API Design & Integration

Concepts

What is an API?

An API (Application Programming Interface) is a contract between two pieces of software. It defines how they communicate: what requests are valid, what responses to expect, and what errors can occur.

APIs exist at every level: library functions, operating system calls, inter-service communication, and public-facing web APIs. This topic focuses on web APIs — the primary mechanism for services to communicate over the network.

REST (Representational State Transfer)

REST is an architectural style for designing web APIs around resources — things that have identity and state.

Core principles:

Resources are identified by URLs: /users/123, /orders/456/items
HTTP methods map to operations: GET (read), POST (create), PUT (replace), PATCH (update), DELETE (remove)
Stateless — Each request contains all information needed to process it. No server-side sessions between requests.
Representations — Resources can have multiple representations (JSON, XML, HTML). Clients specify preference via Accept header.

Designing resources:

# Good — nouns, hierarchical
GET    /users                    # List users
GET    /users/123                # Get user 123
POST   /users                    # Create a user
PATCH  /users/123                # Update user 123
DELETE /users/123                # Delete user 123
GET    /users/123/orders         # List orders for user 123
GET    /users/123/orders/456     # Get order 456 for user 123

# Bad — verbs, RPC-style
POST   /getUser                  # Not RESTful
POST   /createUser               # The HTTP method already says "create"
GET    /getUserOrders?userId=123  # Hierarchy not reflected in URL

HTTP status codes — use them correctly:

| Code | Meaning | When to use | |------|---------|-------------| | 200 | OK | Successful GET, PATCH, DELETE | | 201 | Created | Successful POST that created a resource | | 204 | No Content | Successful DELETE with no response body | | 400 | Bad Request | Invalid input, validation failure | | 401 | Unauthorized | Missing or invalid authentication | | 403 | Forbidden | Authenticated but not authorized | | 404 | Not Found | Resource doesn't exist | | 409 | Conflict | Duplicate resource, state conflict | | 422 | Unprocessable Entity | Valid syntax but semantic errors | | 429 | Too Many Requests | Rate limit exceeded | | 500 | Internal Server Error | Unexpected server failure |

Pagination:

Never return unbounded lists.
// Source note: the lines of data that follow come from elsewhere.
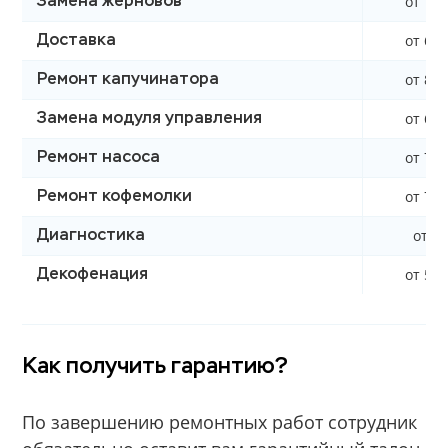
от 750
Замена жерновов
от 620
Доставка
от 850
Ремонт капучинатора
от 600
Замена модуля управления
от 700
Ремонт насоса
от 790
Ремонт кофемолки
от 0 
Диагностика
от 590
Декофенация
Как получить гарантию?
По завершению ремонтных работ сотрудник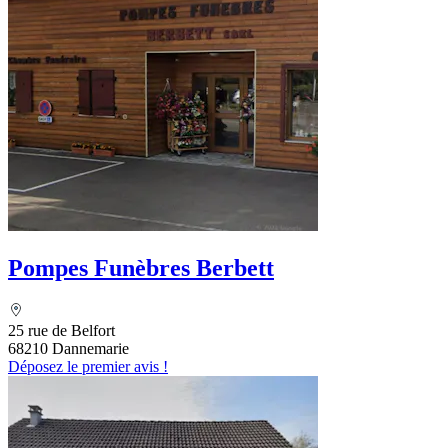
Pompes Funèbres Berbett
25 rue de Belfort
68210 Dannemarie
Déposez le premier avis !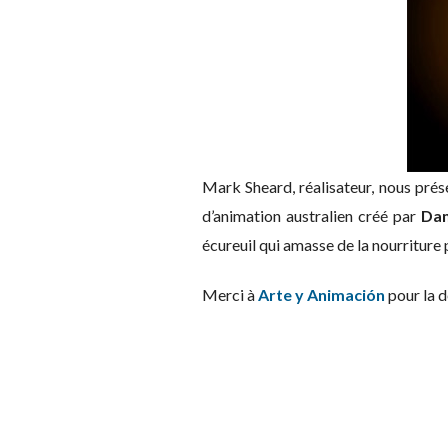
Mark Sheard, réalisateur, nous prés
d’animation australien créé par
Da
écureuil qui amasse de la nourriture 
Merci à
Arte y Animación
pour la 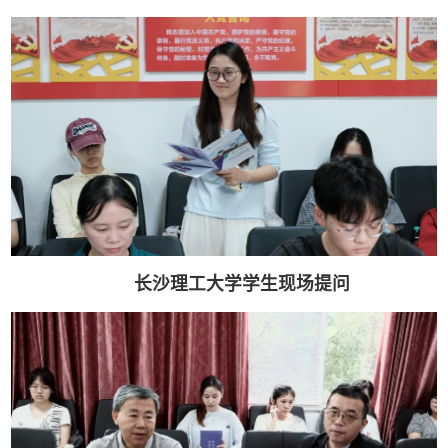
长沙理工大学学生现场提问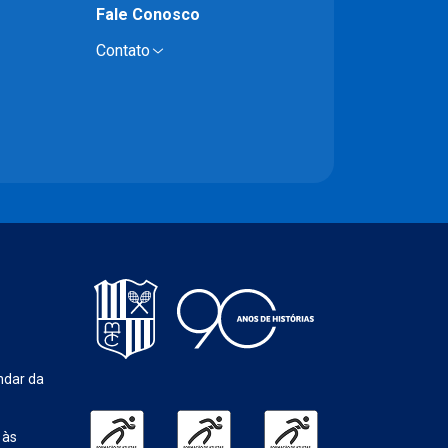
Fale Conosco
Contato
ndar da
 às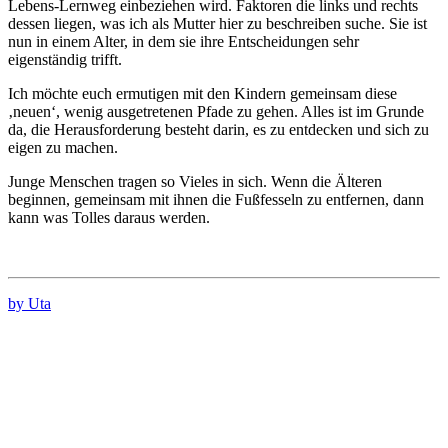
Lebens-Lernweg einbeziehen wird. Faktoren die links und rechts
dessen liegen, was ich als Mutter hier zu beschreiben suche. Sie ist
nun in einem Alter, in dem sie ihre Entscheidungen sehr
eigenständig trifft.
Ich möchte euch ermutigen mit den Kindern gemeinsam diese
‚neuen‘, wenig ausgetretenen Pfade zu gehen. Alles ist im Grunde
da, die Herausforderung besteht darin, es zu entdecken und sich zu
eigen zu machen.
Junge Menschen tragen so Vieles in sich. Wenn die Älteren
beginnen, gemeinsam mit ihnen die Fußfesseln zu entfernen, dann
kann was Tolles daraus werden.
by Uta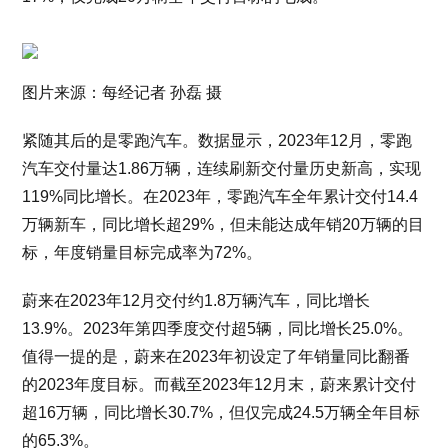
图片来源：每经记者 孙磊 摄
紧随其后的是零跑汽车。数据显示，2023年12月，零跑
汽车交付量达1.86万辆，连续刷新交付量历史新高，实现
119%同比增长。在2023年，零跑汽车全年累计交付14.4
万辆新车，同比增长超29%，但未能达成年销20万辆的目
标，年度销量目标完成率为72%。
蔚来在2023年12月交付约1.8万辆汽车，同比增长
13.9%。2023年第四季度交付超5辆，同比增长25.0%。
值得一提的是，蔚来在2023年初设定了年销量同比翻番
的2023年度目标。而截至2023年12月末，蔚来累计交付
超16万辆，同比增长30.7%，但仅完成24.5万辆全年目标
的65.3%。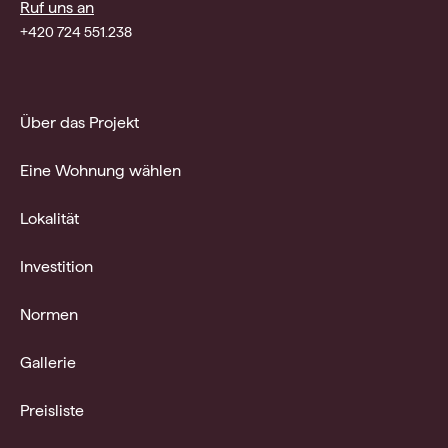
Ruf uns an
+420 724 551.238
Über das Projekt
Eine Wohnung wählen
Lokalität
Investition
Normen
Gallerie
Preisliste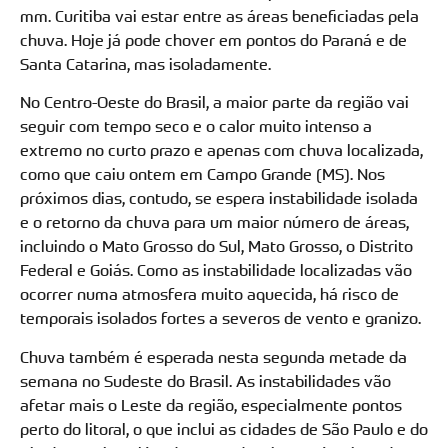
mm. Curitiba vai estar entre as áreas beneficiadas pela
chuva. Hoje já pode chover em pontos do Paraná e de
Santa Catarina, mas isoladamente.
No Centro-Oeste do Brasil, a maior parte da região vai
seguir com tempo seco e o calor muito intenso a
extremo no curto prazo e apenas com chuva localizada,
como que caiu ontem em Campo Grande (MS). Nos
próximos dias, contudo, se espera instabilidade isolada
e o retorno da chuva para um maior número de áreas,
incluindo o Mato Grosso do Sul, Mato Grosso, o Distrito
Federal e Goiás. Como as instabilidade localizadas vão
ocorrer numa atmosfera muito aquecida, há risco de
temporais isolados fortes a severos de vento e granizo.
Chuva também é esperada nesta segunda metade da
semana no Sudeste do Brasil. As instabilidades vão
afetar mais o Leste da região, especialmente pontos
perto do litoral, o que inclui as cidades de São Paulo e do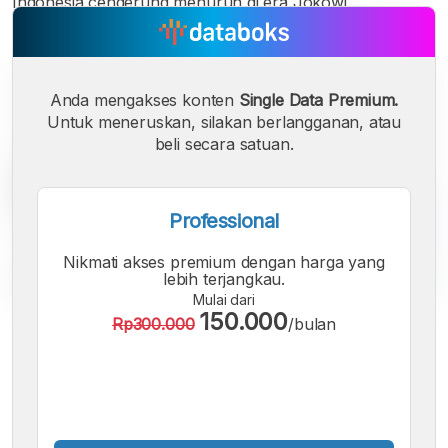
Indonesia cenderung menurun di era Jokowi.
Anda mengakses konten
Single Data Premium.
Untuk meneruskan, silakan berlangganan, atau
beli secara satuan.
Professional
Nikmati akses premium dengan harga yang
lebih terjangkau.
Mulai dari
150.000
Rp300.000
/bulan
A
A
A
Font
Font
Font
Kecil
Sedang
Besar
Common pagination approaches:

# Offset-based (simple, but slow for large offsets)
GET /users?page=3&per_page=20

# Cursor-based (performant, recommended for large datasets)
GET /users?after=cursor_abc123&limit=20

# Response includes navigation:
{
  "data": [...],
  "pagination": {
    "next_cursor": "cursor_def456",
    "has_more": true
  }
}

Filtering, sorting, and field selection:

GET /orders?status=pending&sort=-created_at&fields=id,total,status

GraphQL

GraphQL (created by Facebook, 2015) lets clients request exactly the data they need — no more, no less.

The problem GraphQL solves: REST APIs often return too much data (over-fetching) or require multiple requests to assemble a view (under-fetching).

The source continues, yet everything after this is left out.